[Goal of the exercise] Repeat, exactly as they appear, the lines from the one with "Find the location" through the last line of the entries below, but none of the pictures.

··· Material for the task

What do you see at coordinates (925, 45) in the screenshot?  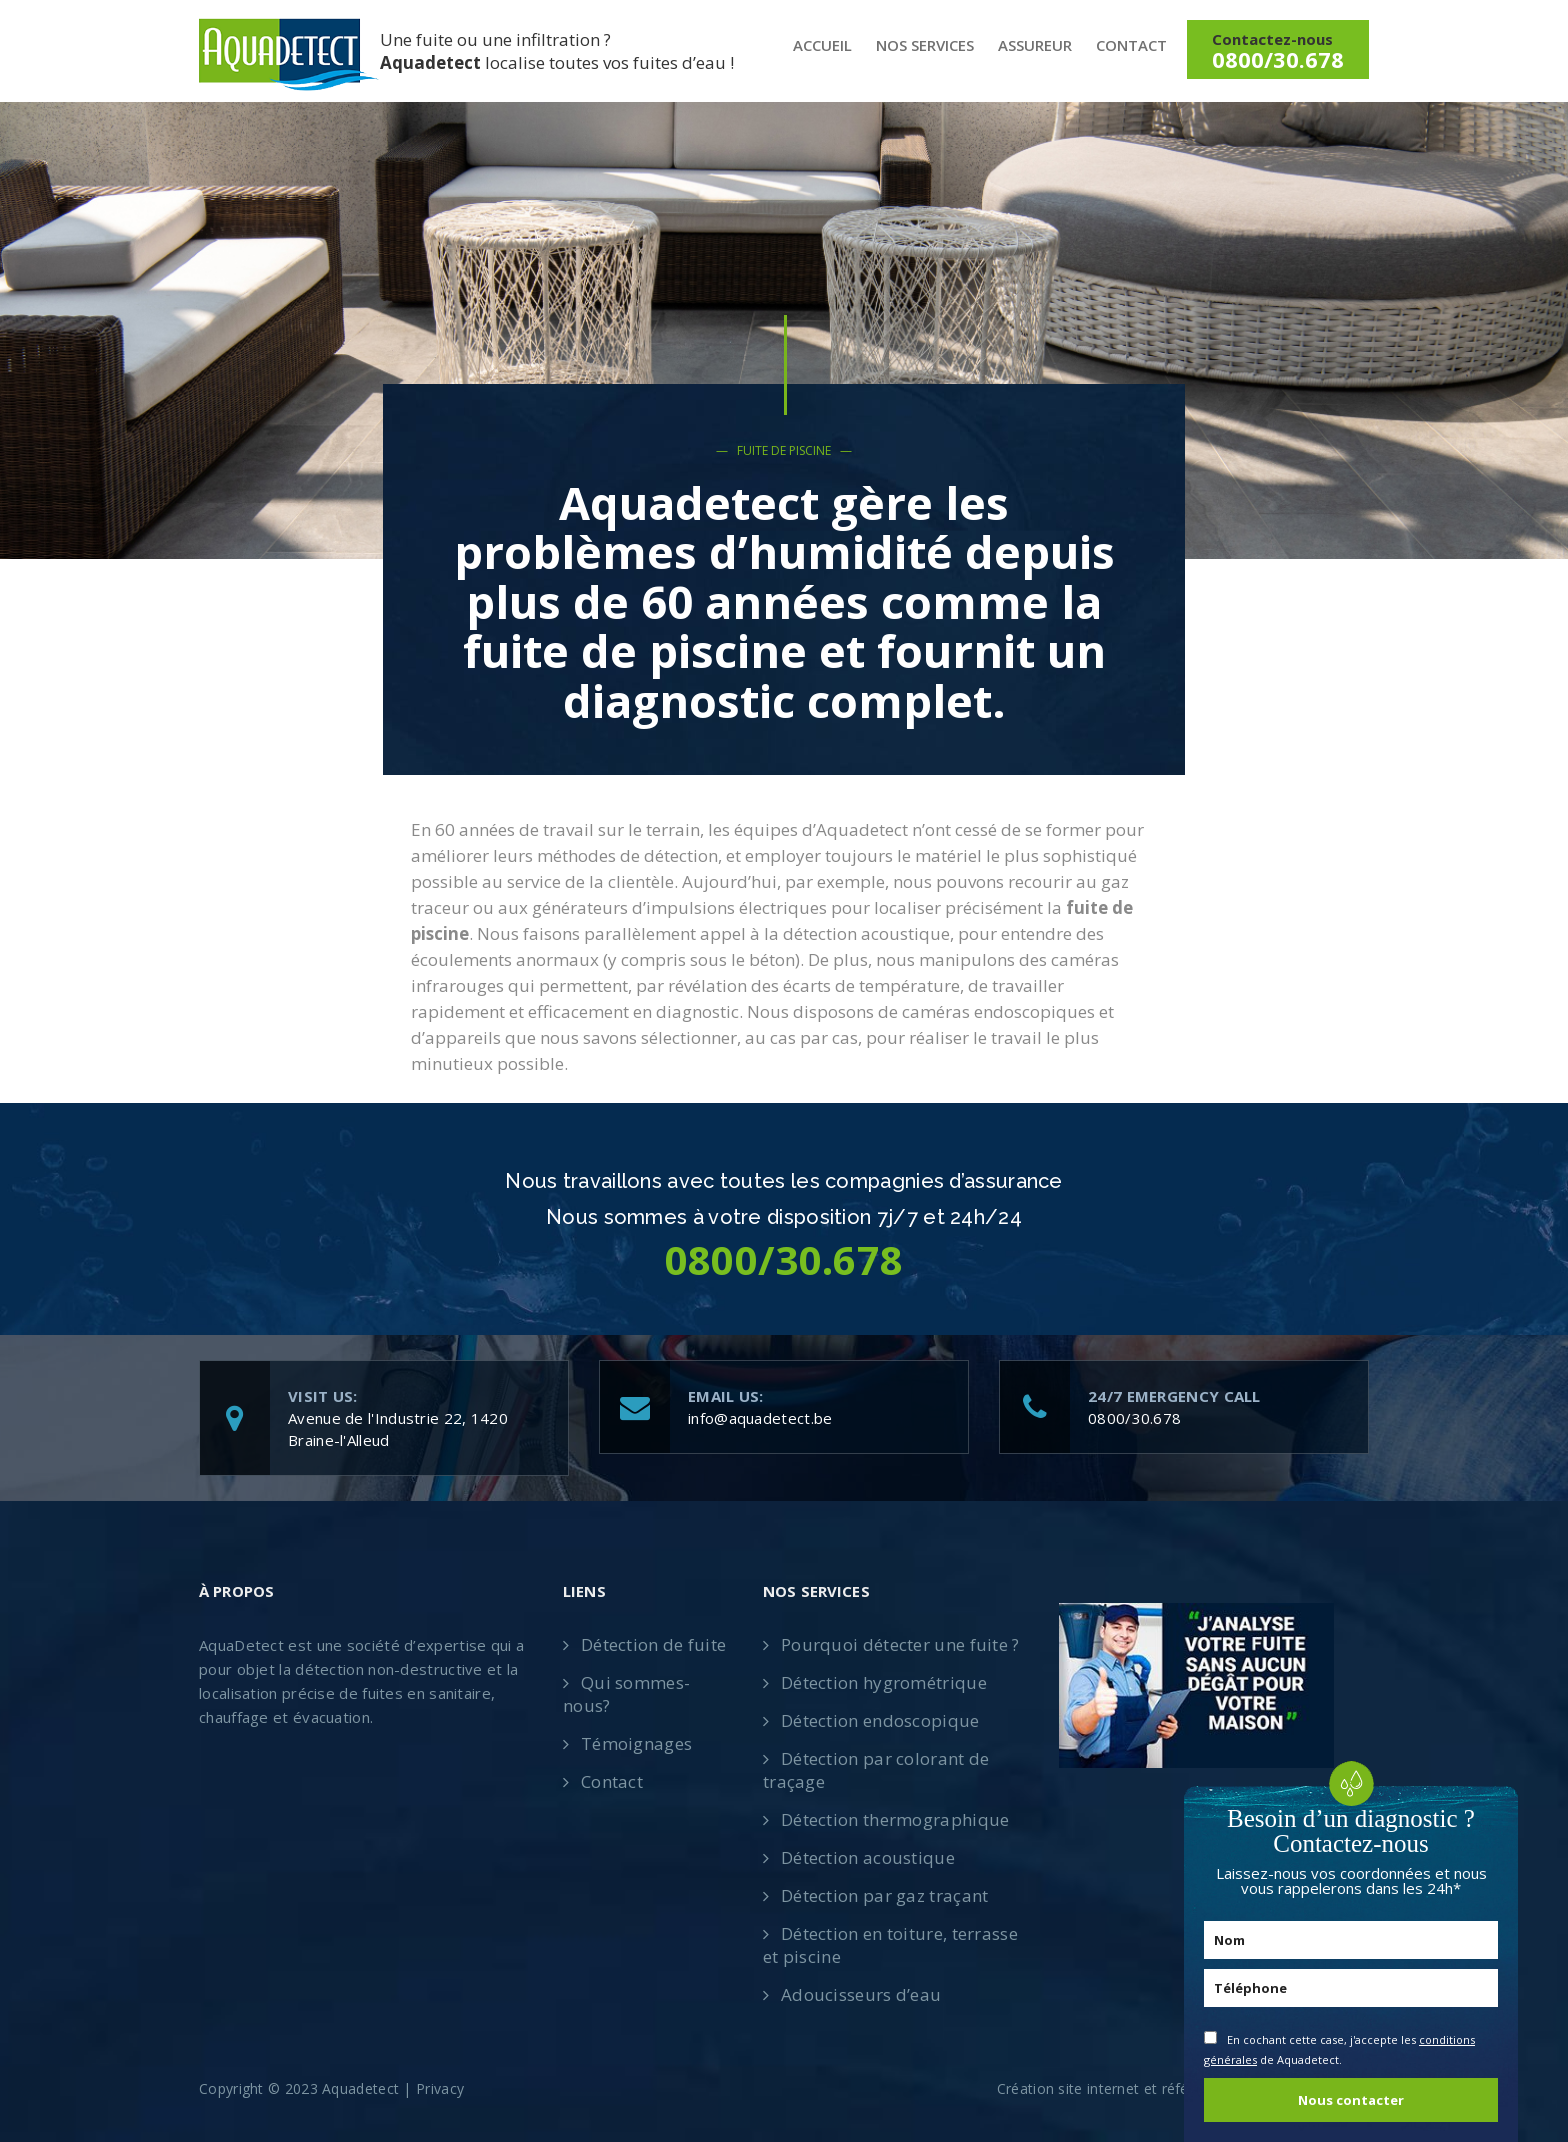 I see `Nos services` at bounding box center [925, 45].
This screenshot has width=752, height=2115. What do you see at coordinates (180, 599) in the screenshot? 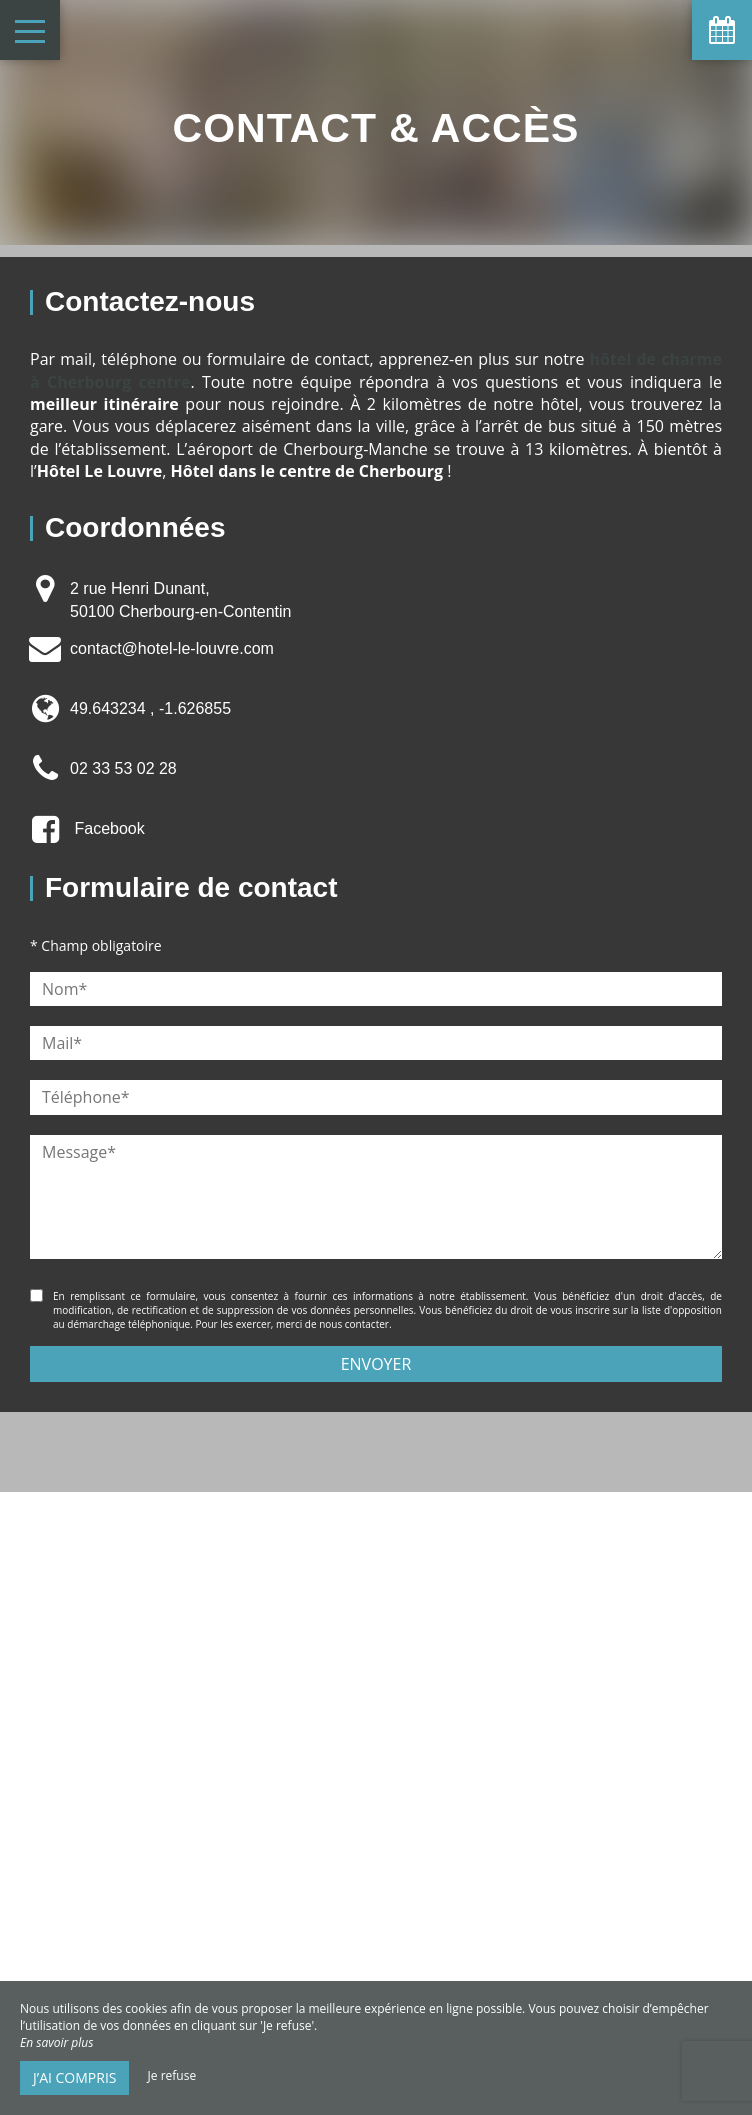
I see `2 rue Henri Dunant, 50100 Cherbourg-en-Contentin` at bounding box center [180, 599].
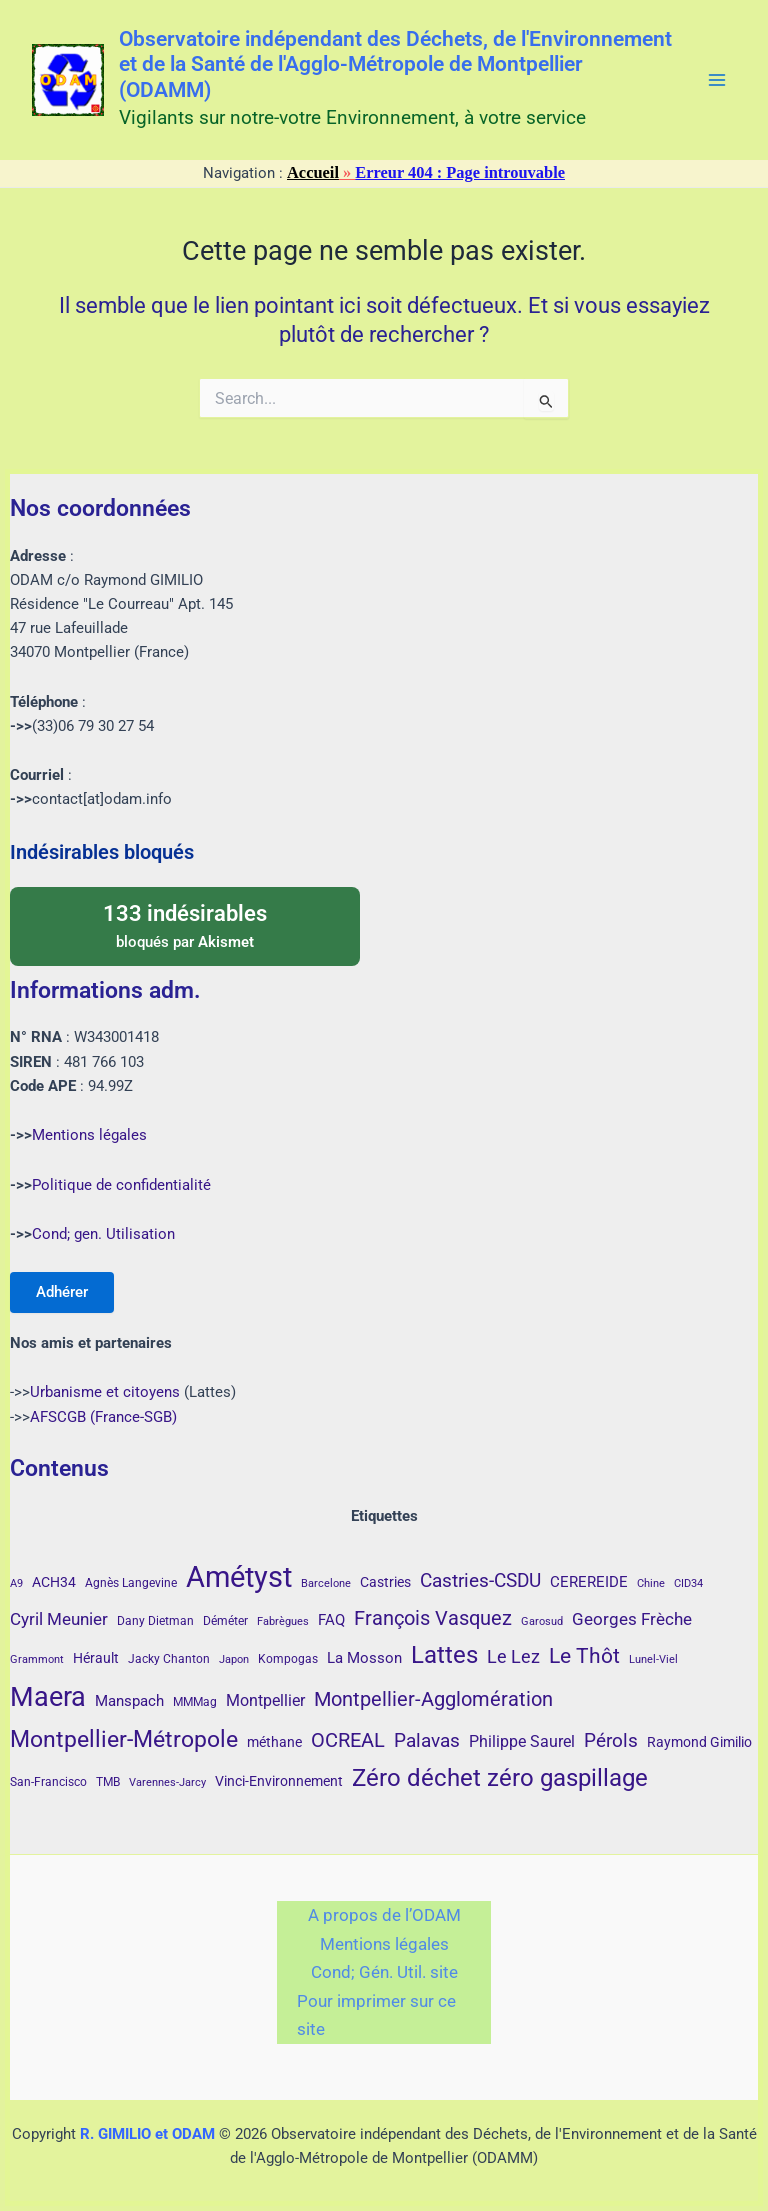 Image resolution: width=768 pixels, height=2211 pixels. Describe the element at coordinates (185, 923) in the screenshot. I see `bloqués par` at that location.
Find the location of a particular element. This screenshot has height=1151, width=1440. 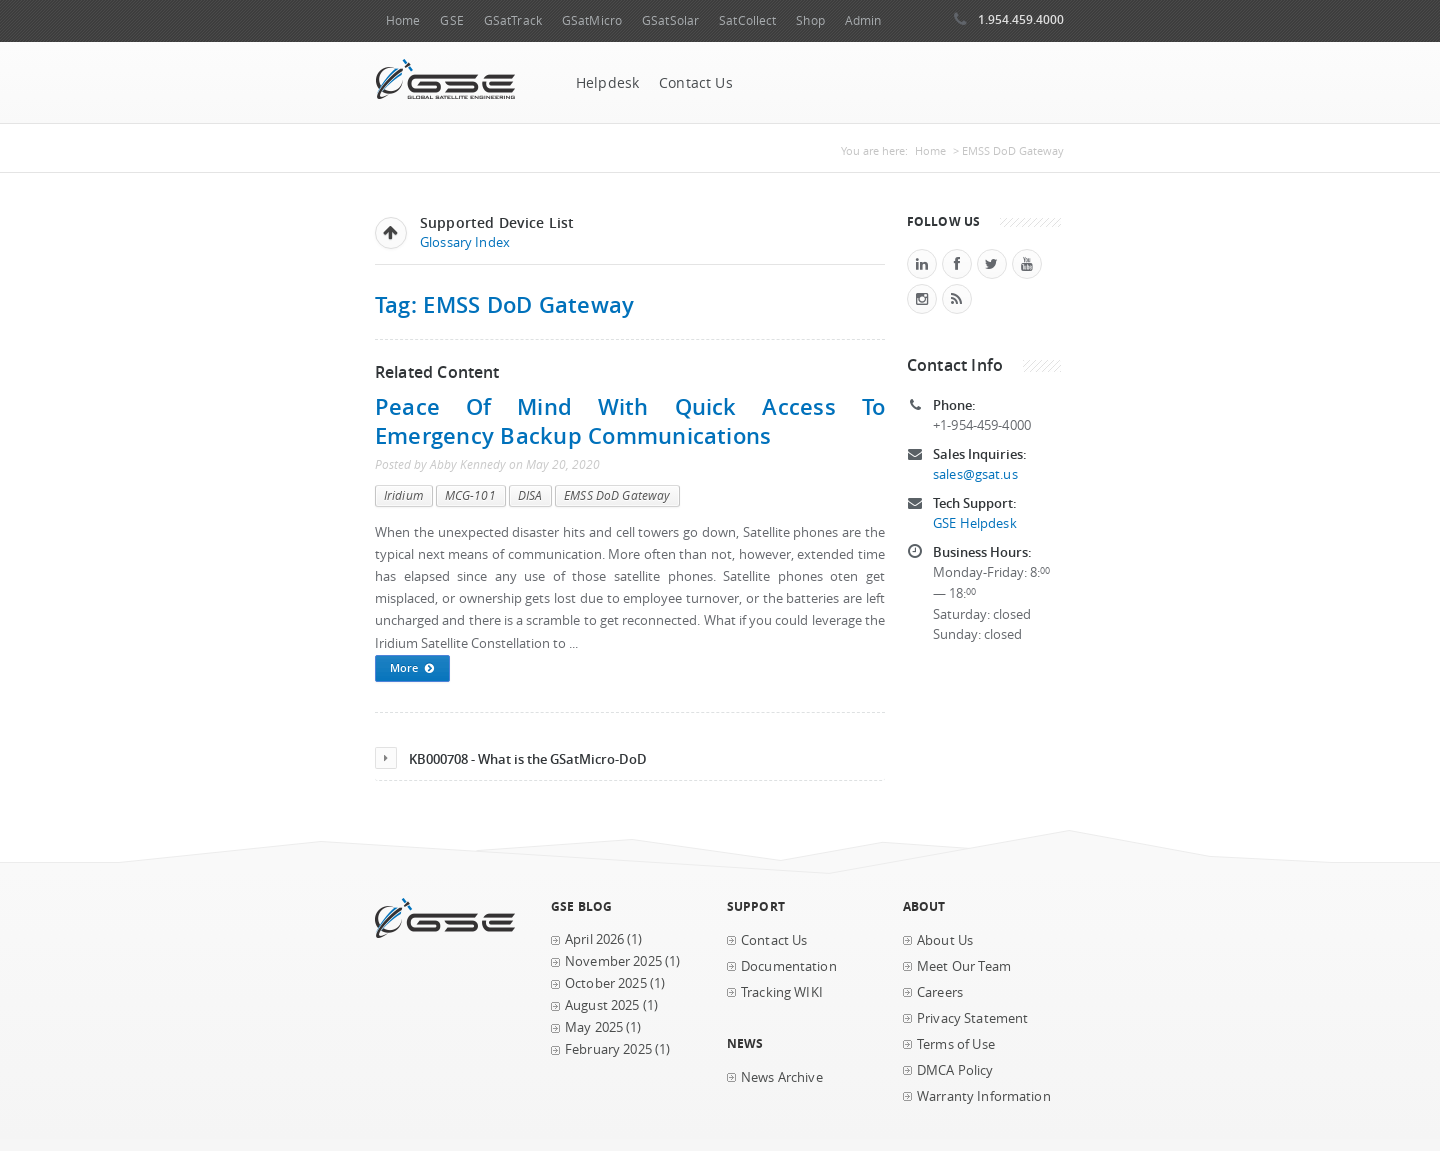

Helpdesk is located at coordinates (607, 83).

······

[Written solution]
Find the location of a particular element. This screenshot has height=1151, width=1440. 

Helpdesk is located at coordinates (607, 83).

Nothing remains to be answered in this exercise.